**ASSIGNMENT:**
Search the records for lines that contain the word "oder". Copy them all.

**SUPPLIED DATA:**
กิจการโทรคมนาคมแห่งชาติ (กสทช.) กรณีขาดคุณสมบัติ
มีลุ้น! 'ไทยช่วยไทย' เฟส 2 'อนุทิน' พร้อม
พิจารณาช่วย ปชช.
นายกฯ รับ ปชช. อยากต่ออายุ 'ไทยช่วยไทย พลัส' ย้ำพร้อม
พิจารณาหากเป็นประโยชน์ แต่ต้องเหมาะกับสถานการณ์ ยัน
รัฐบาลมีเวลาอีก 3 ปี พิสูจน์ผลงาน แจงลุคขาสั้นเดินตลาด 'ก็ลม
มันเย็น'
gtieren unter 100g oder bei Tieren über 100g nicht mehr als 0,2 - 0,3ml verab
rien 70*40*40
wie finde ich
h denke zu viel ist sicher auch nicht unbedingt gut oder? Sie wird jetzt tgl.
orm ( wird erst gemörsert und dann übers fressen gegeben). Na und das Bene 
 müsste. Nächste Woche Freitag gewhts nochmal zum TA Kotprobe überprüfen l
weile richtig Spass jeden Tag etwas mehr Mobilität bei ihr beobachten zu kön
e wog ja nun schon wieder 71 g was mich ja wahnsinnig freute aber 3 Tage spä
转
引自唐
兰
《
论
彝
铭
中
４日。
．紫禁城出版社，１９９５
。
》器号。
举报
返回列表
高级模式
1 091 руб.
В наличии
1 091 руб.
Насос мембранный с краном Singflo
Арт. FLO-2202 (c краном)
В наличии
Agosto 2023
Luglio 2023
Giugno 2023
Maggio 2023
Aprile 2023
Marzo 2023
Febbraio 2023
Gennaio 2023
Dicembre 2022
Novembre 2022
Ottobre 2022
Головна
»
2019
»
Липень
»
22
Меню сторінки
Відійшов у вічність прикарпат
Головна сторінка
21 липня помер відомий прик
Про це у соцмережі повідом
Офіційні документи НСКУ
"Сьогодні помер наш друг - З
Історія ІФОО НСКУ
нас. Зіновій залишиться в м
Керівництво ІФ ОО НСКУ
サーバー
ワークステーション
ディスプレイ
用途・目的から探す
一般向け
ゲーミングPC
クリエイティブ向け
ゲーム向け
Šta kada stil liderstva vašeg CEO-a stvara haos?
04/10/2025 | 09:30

**RESPONSE AREA:**
gtieren unter 100g oder bei Tieren über 100g nicht mehr als 0,2 - 0,3ml verab
h denke zu viel ist sicher auch nicht unbedingt gut oder? Sie wird jetzt tgl.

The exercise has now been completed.